Cela nous a donné une ville dont le taux de taxation de base n’a pas augmenté une seule fois dans les quatre ans de mon administration et dont la dette diminuait[1]. Une formidable croissance économique a soutenu la mise en place de la nouvelle ville : durant la seule année 2004, la valeur des permis de construction a augmenté de 53 % à Lévis, soit trois fois plus vite que la moyenne provinciale, et plus de 3 000 emplois ont été créés. De plus, Lévis est demeurée entre 2002 et 2005 l’une des villes, sinon la ville du Québec de plus de 100 000 habitants dont le coût de fonctionnement par habitant a été le moins élevé[2].

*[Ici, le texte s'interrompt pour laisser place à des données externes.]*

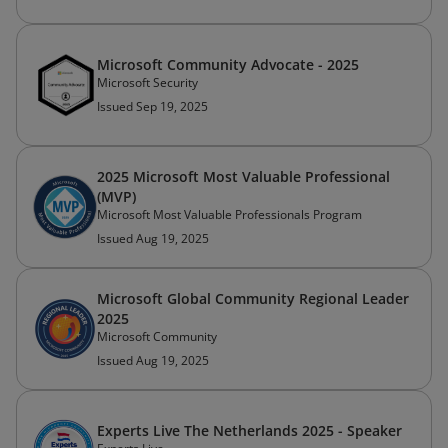
Microsoft Community Advocate - 2025
Microsoft Security
Issued Sep 19, 2025
2025 Microsoft Most Valuable Professional
(MVP)
Microsoft Most Valuable Professionals Program
Issued Aug 19, 2025
Microsoft Global Community Regional Leader
2025
Microsoft Community
Issued Aug 19, 2025
Experts Live The Netherlands 2025 - Speaker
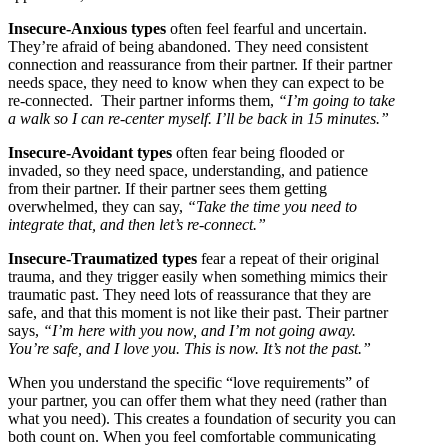
Insecure-Anxious types
often feel fearful and uncertain.
They’re afraid of being abandoned. They need consistent
connection and reassurance from their partner. If their partner
needs space, they need to know when they can expect to be
re-connected. Their partner informs them,
“I’m going to take
a walk so I can re-center myself. I’ll be back in 15 minutes.”
Insecure-Avoidant types
often fear being flooded or
invaded, so they need space, understanding, and patience
from their partner. If their partner sees them getting
overwhelmed, they can say,
“Take the time you need to
integrate that, and then let’s re-connect.”
Insecure-Traumatized types
fear a repeat of their original
trauma, and they trigger easily when something mimics their
traumatic past. They need lots of reassurance that they are
safe, and that this moment is not like their past. Their partner
says,
“I’m here with you now, and I’m not going away.
You’re safe, and I love you. This is now. It’s not the past.”
When you understand the specific “love requirements” of
your partner, you can offer them what they need (rather than
what you need). This creates a foundation of security you can
both count on. When you feel comfortable communicating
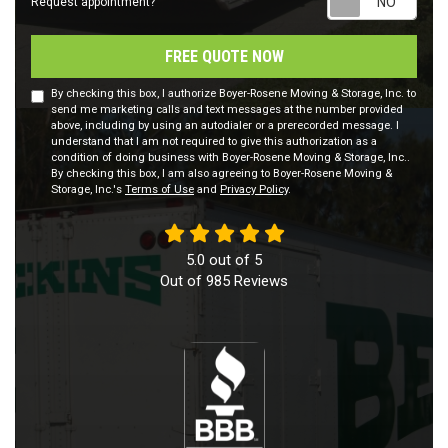
Request appointment?
FREE QUOTE NOW
By checking this box, I authorize Boyer-Rosene Moving & Storage, Inc. to
send me marketing calls and text messages at the number provided
above, including by using an autodialer or a prerecorded message. I
understand that I am not required to give this authorization as a
condition of doing business with Boyer-Rosene Moving & Storage, Inc..
By checking this box, I am also agreeing to Boyer-Rosene Moving &
Storage, Inc.'s
Terms of Use
and
Privacy Policy
.
5.0
out of
5
Out of
985
Reviews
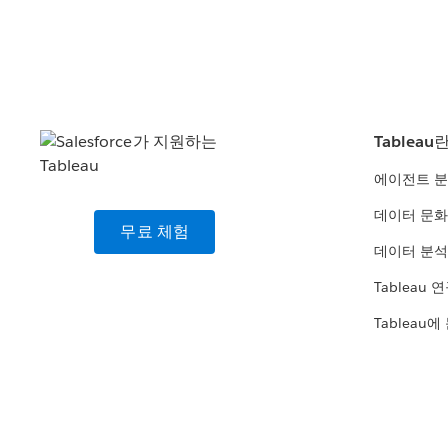
Tableau
에이전트 
데이터 문화
무료 체험
데이터 분석
Tableau 
Tableau에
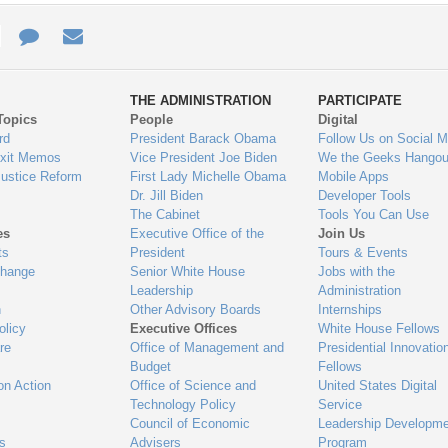
e
re
Contact
Email
ys
Us
THE ADMINISTRATION
PARTICIPATE
Topics
People
Digital
gage
rd
President Barack Obama
Follow Us on Social M
Exit Memos
Vice President Joe Biden
We the Geeks Hangou
Justice Reform
First Lady Michelle Obama
Mobile Apps
Dr. Jill Biden
Developer Tools
The Cabinet
Tools You Can Use
es
Executive Office of the
Join Us
ts
President
Tours & Events
Change
Senior White House
Jobs with the
Leadership
Administration
n
Other Advisory Boards
Internships
olicy
Executive Offices
White House Fellows
re
Office of Management and
Presidential Innovatio
Budget
Fellows
on Action
Office of Science and
United States Digital
Technology Policy
Service
Council of Economic
Leadership Developme
es
Advisers
Program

Je savais d’instinct que la nouvelle ville ne tiendrait pas le coup si les contribuables avaient l’impression que l’administration municipale profitait de la fusion pour se servir. Il fallait entre autres contrôler la masse salariale. Le gouvernement avait inscrit dans la loi l’obligation d’harmoniser les conventions collectives, mais à coût nul. Plus facile à dire qu’à faire car, s’il n’était pas question de diminuer la rémunération des employés les mieux payés, il fallait aussi répondre aux attentes de ceux qui, en bas de l’échelle, voulaient atteindre la parité le plus rapidement possible.

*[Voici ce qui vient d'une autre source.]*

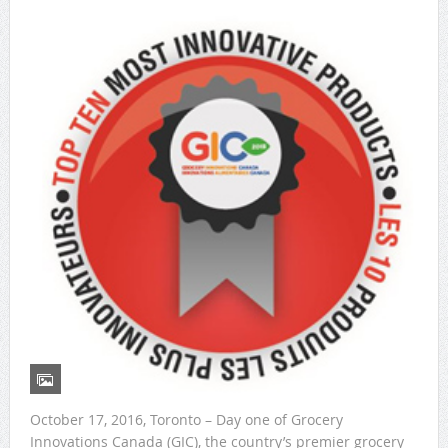
October 17, 2016, Toronto – Day one of Grocery
Innovations Canada (GIC), the country’s premier grocery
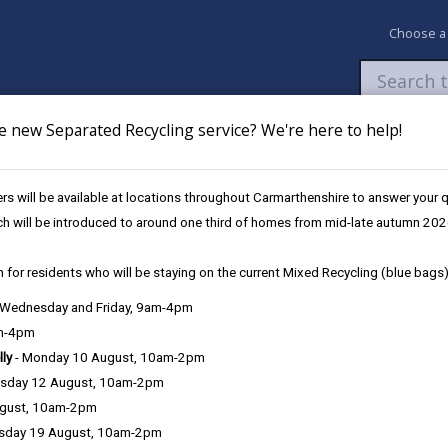
Choose a
e new Separated Recycling service? We're here to help!
Newsroom
My Accounts
Pay
Apply / 
s will be available at locations throughout Carmarthenshire to answer your
oyers to receive Armed Forces Gold Award
ch will be introduced to around one third of homes from mid-late autumn 202
 for residents who will be staying on the current Mixed Recycling (blue bags)
ncil among top Welsh employer
, Wednesday and Friday, 9am-4pm
am-4pm
lly
- Monday 10 August, 10am-2pm
sday 12 August, 10am-2pm
ugust, 10am-2pm
Carmarthenshire County Council has been recogni
sday 19 August, 10am-2pm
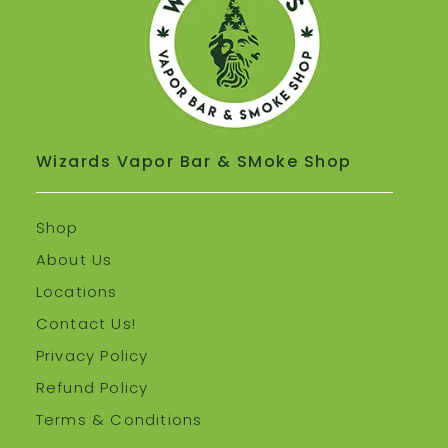
Wizards Vapor Bar & SMoke Shop
Shop
About Us
Locations
Contact Us!
Privacy Policy
Refund Policy
Terms & Conditions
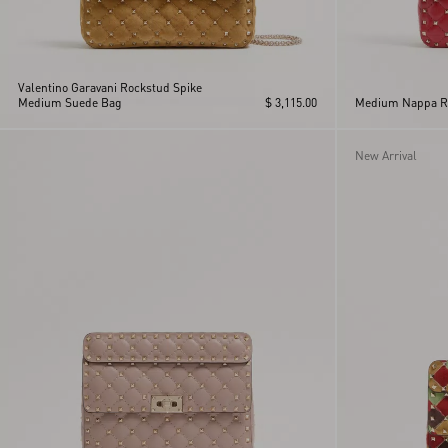
Valentino Garavani Rockstud Spike
Medium Suede Bag
$ 3,115.00
Medium Nappa Ro
New Arrival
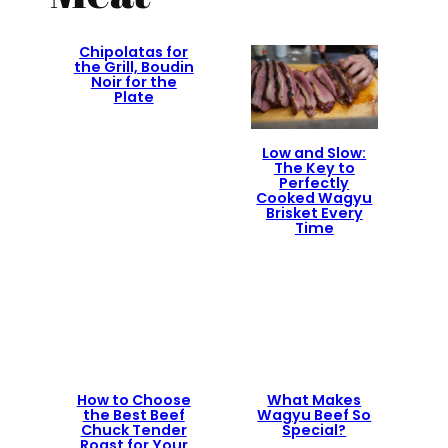
Chipolatas for
the Grill, Boudin
Noir for the
Plate
Low and Slow:
The Key to
Perfectly
Cooked Wagyu
Brisket Every
Time
How to Choose
What Makes
the Best Beef
Wagyu Beef So
Chuck Tender
Special?
Roast for Your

Mon expérience de la négociation des conventions collectives des enseignants, du temps où j’étais ministre, m’a été des plus utile : il n’y a pas eu de grève, peu de moyens de pression et pas d’insultes. Nous avons réglé les choses syndicat par syndicat, convention par convention (policiers, pompiers, cols bleus, cols blancs et cadres) en respectant à la lettre notre cadre financier. Les augmentations devaient être compensées par des économies dans l’organisation du travail. Ainsi, les employés ont accepté d’assumer la moitié des risques de déficit de leurs fonds de pension, un point très important pour l’avenir des finances de la ville. Actuellement, les grandes villes de Montréal et de Québec visent cet objectif que nous avons négocié dès 2005.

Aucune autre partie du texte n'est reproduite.